I have a 69 firebird with a N code indicating Ohio built, but was told this was a California car and that the new plant had just started up so they sent bodies and engines to California, for assembly, can this be confirmed? . I also have what appears to be a spider done in caulking under the cowling below the windshield wipers, was anyone aware of an employee that may have "signed" their work through this type of creativity? I would love to know .
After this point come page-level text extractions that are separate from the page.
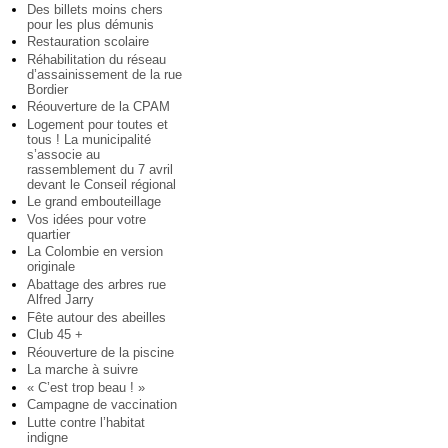
Des billets moins chers
pour les plus démunis
Restauration scolaire
Réhabilitation du réseau
d’assainissement de la rue
Bordier
Réouverture de la CPAM
Logement pour toutes et
tous ! La municipalité
s’associe au
rassemblement du 7 avril
devant le Conseil régional
Le grand embouteillage
Vos idées pour votre
quartier
La Colombie en version
originale
Abattage des arbres rue
Alfred Jarry
Fête autour des abeilles
Club 45 +
Réouverture de la piscine
La marche à suivre
« C’est trop beau ! »
Campagne de vaccination
Lutte contre l’habitat
indigne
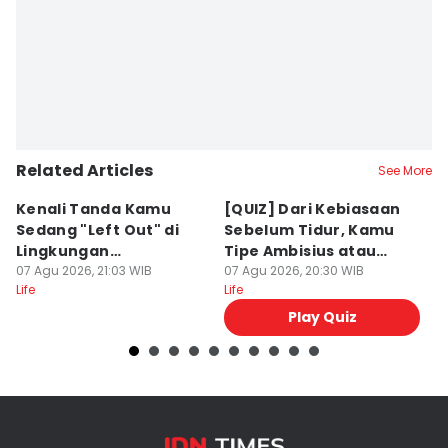
Related Articles
See More
Kenali Tanda Kamu
[QUIZ] Dari Kebiasaan
C
Sedang "Left Out" di
Sebelum Tidur, Kamu
u
Lingkungan
Tipe Ambisius atau
In
Pertemanan
07 Agu 2026, 21:03 WIB
Santai?
07 Agu 2026, 20:30 WIB
M
07
Life
Life
Lif
Play Quiz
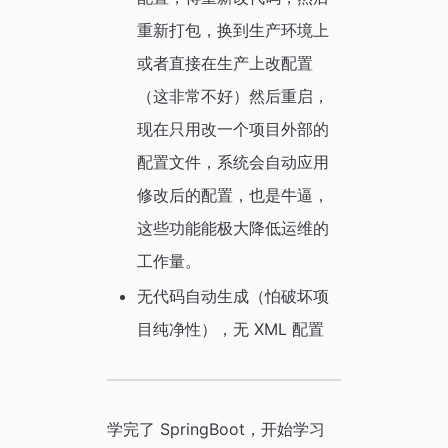
重新打包，换到生产环境上
或者直接在生产上改配置
（这非常不好）然后重启，
现在只用改一个项目外部的
配置文件，系统会自动应用
修改后的配置，也是牛逼，
这些功能能极大降低运维的
工作量。
无代码自动生成（怕破坏项
目纯净性），无 XML 配置
学完了 SpringBoot，开始学习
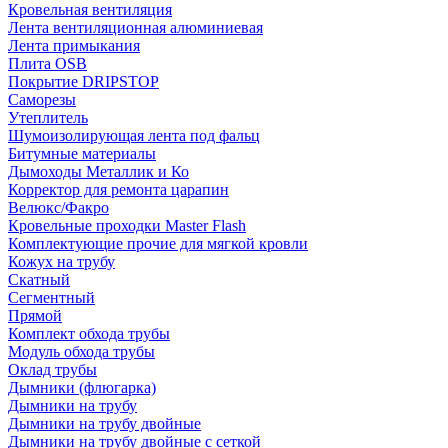
Кровельная вентиляция
Лента вентиляционная алюминиевая
Лента примыкания
Плита OSB
Покрытие DRIPSTOP
Саморезы
Утеплитель
Шумоизолирующая лента под фальц
Битумные материалы
Дымоходы Металлик и Ко
Корректор для ремонта царапин
Велюкс/Факро
Кровельные проходки Master Flash
Комплектующие прочие для мягкой кровли
Кожух на трубу
Скатный
Сегментный
Прямой
Комплект обхода трубы
Модуль обхода трубы
Оклад трубы
Дымники (флюгарка)
Дымники на трубу
Дымники на трубу двoйные
Дымники на трубу двoйные с сеткой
A number of factors came into play as to what plant a vehicle was produced at. Ideally, if a car was to be delivered on the West Coast Region it would make sense that it would be built at the Van Nuys Plant, however this was not the rule. Van Nuys also did not exclusively produce F-Body cars they also built a number of GM bodies on their lines based on scheduling. Furthermore, particular option supplies availability at a GM facility could dictate where a car was to be built as well. Most often, what made sense at the time to efficiently get the order completed dictated the plant where the vehicle was produced. To be clear bodies were never built and then shipped off to another plant for assembly and there were no strikes during that model year. Another thing to consider is theses cars are over 50 years old and many have been well traveled. Consider a car may have been purchased out East but driven by a driver to the West Coast with dreams of a new life on the Gold Coast in their Wide Track Pontiac! You can reach out to Hagerty's CARcierge and request a 20 year VIN History on your vehicle! (email: CARcierge@HAGERTY>COM) I would also recommend you contact Pontiac Historical Services who can verify where the vehicle was sold new. http://www.phs-online.com/
With regards to the "artwork" on the cowl. Assembly line work can be a bit monotonous and especially so if you are a creative minded person. Ben Hamper, in his book Rivethead: Tales of an Assembly Line Worker goes into detail about this and his book is a great read about life on the assembly line at GM. That said, assembly line artwork is fairly common and for some was a form of signature on their work. At the Mecum 2020 Kissimmee Auction I met a couple that had met while working at the Lordstown Ohio Assembly plant. The two met at work, courted and later were married and worked their whole lives at that plant and had just retired. They wanted to buy a Cosworth Vega to celebrate their life together and their time working at GM. They were in search of a car that was built at the time they met and was assembled when they were working. Sounds like quite a task to authenticate right? Well the gentlemen explained to me as he applied the body sealant on each car he applied a signature "Curly Q" as he completed the task on the car as it went by his station. At this particular auction there were 3 Cosworth Vegas from the era when they met and he found one with his "signature" on it and showed it to me. They bid and bought the car with confidence knowing this was a car they laid hands on in assembly.
Thanks for the input, I do have the original GM warranty protect-o-plate car tag from the dealer ( Trapp Motors Coquitlam BC), and know the family that bought the car new, on the west coast. I did reach out to P.H.S and the info provided shows Norwood Ohio, so not sure where the assembly in Van Nuys information came from. Thanks again.